La Bureba geçidi her zaman Avrupa'dan İber Yarımadası'na ana geçit olarak kullanılmıştır . Ebro Vadisi'nin Akdeniz yakasını Duero Vadisi'nin Atlantik yakasına bağlar ve aynı zamanda Pirenelerden ayrılan patika üzerinde, hem batıda hem de yarımadanın diğer yerlerine ( Galiçya ve Portekiz ) geçer. ve güneyde ( Kastilya Mesetası , Endülüs , Extremadura , güney Portekiz ve Afrika ). En önemli Roma yollarından biri de geçitten geçiyordu, Orta Çağ'da ayrıca St. James Yolu ve 19. yüzyılın sonunda N1 (bugün Autovía A-1 ).

Geçit sadece insanlar tarafından kullanılmamış, fauna ve flora da yayılmıştır. Bereketli topraklar ve bol miktarda kaynak, 800.000 yılı aşkın bir süredir önemli biyolojik çeşitlilik ve sürekli insan yerleşimi ile sonuçlanmıştır.

jeoloji

Yalancı bir karşılık gelen - ve Sierra küçük bir tepe oluşur Antiklinalinin yapılmış - kireçtaşı , kum ve kumtaşı gelen deniz orijinli Üst Kretase Arlanzón Nehri tortularla (milyon 80 ile 100 yaşında) ve kapalı, oluşan bir çok alüvyon Kuvaterner'de teraslar .
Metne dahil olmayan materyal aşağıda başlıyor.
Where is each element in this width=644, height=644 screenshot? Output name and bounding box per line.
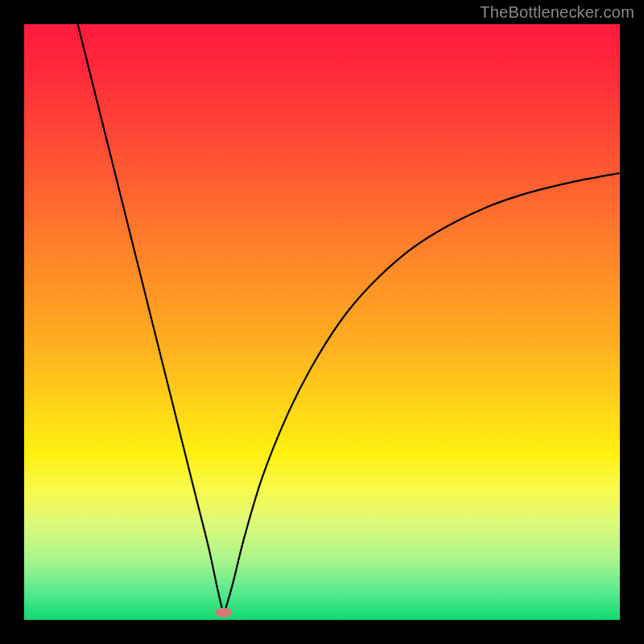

Bu antiklinalde ve Sierra çevresinde, Tersiyer'e atanabilecek (25 ile 5 milyon yıl arasında) daha yeni kıtasal kökenli malzemeler bulunmaktadır . Bunlar , Duero'nun su toplama alanının eski göl çevresinin tipik özelliği olan bazı marn , kil, alçıtaşı katmanları ve kireç ve marn parsellerinin altında Oligosen'den kalma kireçtaşı ve kırmızı kil konglomeralarından oluşur .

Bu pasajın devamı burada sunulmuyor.